Julia Marks’s project “Seeds” casts the shareholder in a two-character play, one of whom is a plant (the work’s subtitle is “a conversation between me and my dead fig tree”). Printed on handmade paper embedded with native wildflower seeds, the playwright’s 10-page chapbook re-creates theater’s sense of ephemerality in a very different setting. Through the ritual of performing and planting the script, if so desired, Marks hopes recipients will find themselves newly attuned to the natural world.

“I’m hoping that someone who’s reading it will just be able to look around and be like, ‘Oh, I never noticed a tree across from my window has these amazing giant leaves,’ or ‘I never noticed that my neighbors have irises blooming in the yard,’” she says.

That hyperlocal focus extends to the whole CSA program. “A model like this creates so much care on both sides,” Marks says. “We’re not creating a play that’s going on tour to 50 states. We’re creating projects from artists in this community for other people in the community to enjoy. It’s a really accessible model.”

Layne Garrett, program director at Rhizome, hopes that the CSA will create lasting relationships between artists and potential local patrons. “We are trying to model social arrangements that benefit all parties involved in the face of social norms that are rooted in often-unacknowledged exploitation: ‘loving’ art without making sure those who create art can actually afford to live,” he wrote in an email.

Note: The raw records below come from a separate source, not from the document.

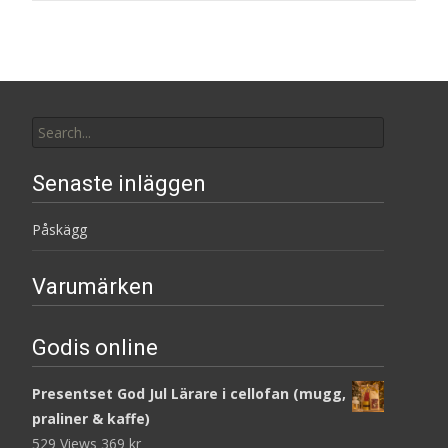
Search
for:
Senaste inläggen
Påskägg
Varumärken
Godis online
Presentset God Jul Lärare i cellofan (mugg,
praliner & kaffe)
529 Views
369
kr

In return for their contributions, CSA artists, who were selected by a panel of jurors, will receive a $1500 stipend and a six-month membership to Guilded, a new initiative of the U.S. Federation of Worker Cooperatives that offers support for freelance and gig-economy workers, including tax-filing assistance, a course on managing finances, and — a major incentive for participating artists — health insurance.

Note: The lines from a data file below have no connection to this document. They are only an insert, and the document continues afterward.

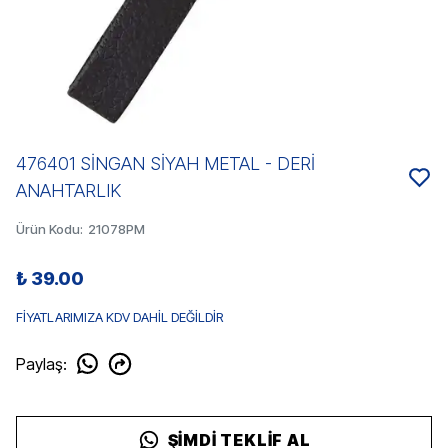
476401 SİNGAN SİYAH METAL - DERİ
ANAHTARLIK
Ürün Kodu
:
21078PM
₺ 39.00
FİYATLARIMIZA KDV DAHİL DEĞİLDİR
Paylaş
:
ŞIMDI TEKLIF AL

Ajoke Williams, program manager at Guilded who initiated the collaboration with Rhizome, positions the CSA within what’s known as the solidarity economy, which promotes grass-roots economic practices and long-term investment in the community over state-sponsored policy.

Beyond helping artists make ends meet, decentralizing the art ecosystem could also lead to more creative freedom, Williams says. “Art is supposed to speak to some of those unsaid and unknowable parts of us. When there’s limited opportunity, artists [can] get boxed into trying to speak to just a few people, and that limits the breadth of art,” she explains. “If you have more people supporting and validating artists, you feed the soil of artistic creation.” It’s a model that takes the long view — and so do some of the artists.

For his contribution, poet Fargo Tbakhi envisions utopian futures for the Palestinian territories that are occupied by Israel, in one-of-a-kind poems printed using two old-school printmaking processes: cyanotype and wood-burning. Futurism gives Tbakhi a way to step outside the common discourse that focuses on international policy and Palestinian statelessness. “Imagining a free future gives me the energy to keep going,” he says.

Xena Ni’s project also seeks rejuvenation by looking forward. In her project “D.C. 2121,” she illustrates “future telling” interviews she conducted with local community activists. Asking such questions as “What shoes are you wearing?” or “What does the air feel like?” Ni aims not to create a grand, sci-fi vision of the future, but to conjure high-resolution, one-day-in-the-life details about the District 100 years from now. She’ll also provide a tool — most likely a deck of cards — to help CSA shareholders do their own future telling.

During the pandemic, local resources have popped up to meet material needs, but as we emerge from this period of tumult, an ideological need appears. So much discussion revolves around the return to normal, but what if there is no normal to return to? Who will guide us forward? In imagining a way forward, the artist can be an essential guide — a leading light in the darkness.

For Ni, like Tbakhi, there is a therapeutic element to futurism, especially today. “It can be very healing,” she says, “to imagine ourselves as simply existing in the future, and perhaps, in fact, flourishing.”